▸ **Requirement**
The reply should consist solely of the lines from the one that holds "entes en el perímetro de tu estructura." through the last line of the material, reproduced exactly; no pictures belong in it.

▸ **Record extracts**
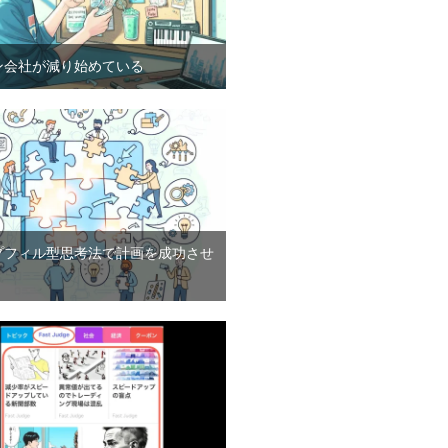
ン会社が減り始めている
プフィル型思考法で計画を成功させ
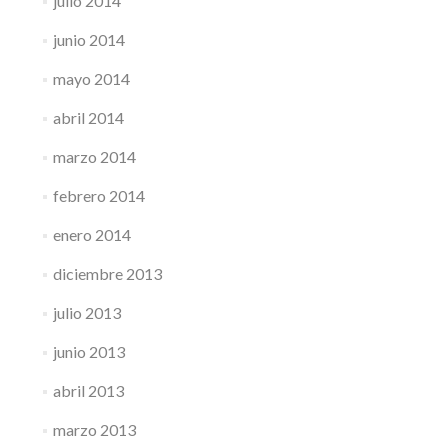
julio 2014
junio 2014
mayo 2014
abril 2014
marzo 2014
febrero 2014
enero 2014
diciembre 2013
julio 2013
junio 2013
abril 2013
marzo 2013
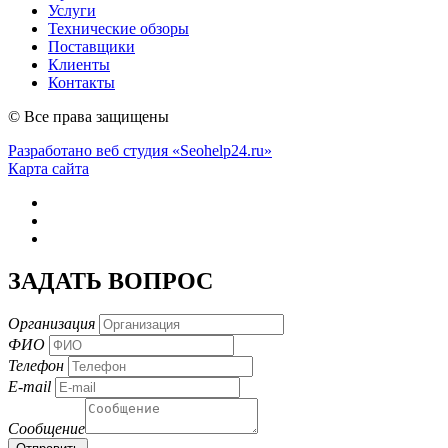
Услуги
Технические обзоры
Поставщики
Клиенты
Контакты
© Все права защищены
Разработано веб студия «Seohelp24.ru»
Карта сайта
ЗАДАТЬ ВОПРОС
Организация
ФИО
Телефон
E-mail
Сообщение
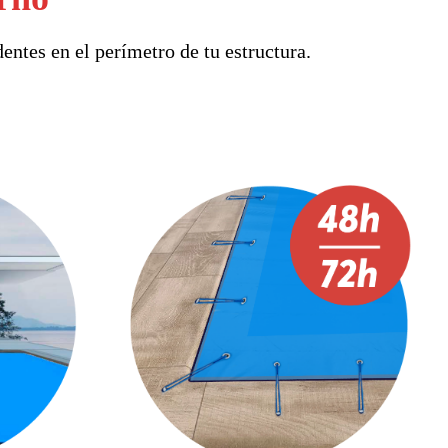
entes en el perímetro de tu estructura.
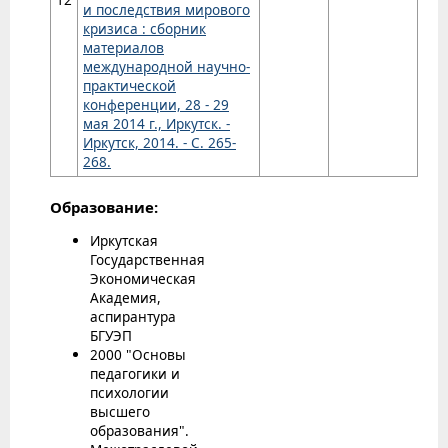
и последствия мирового
кризиса : сборник
материалов
международной научно-
практической
конференции, 28 - 29
мая 2014 г., Иркутск. -
Иркутск, 2014. - С. 265-
268.
Образование:
Иркутская
Государственная
Экономическая
Академия,
аспирантура
БГУЭП
2000 "Основы
педагогики и
психологии
высшего
образования".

▸ **Answer for the task**
entes en el perímetro de tu estructura.
и последствия мирового
кризиса : сборник
материалов
международной научно-
практической
конференции, 28 - 29
мая 2014 г., Иркутск. -
Иркутск, 2014. - С. 265-
268.
Образование:
Иркутская
Государственная
Экономическая
Академия,
аспирантура
БГУЭП
2000 "Основы
педагогики и
психологии
высшего
образования".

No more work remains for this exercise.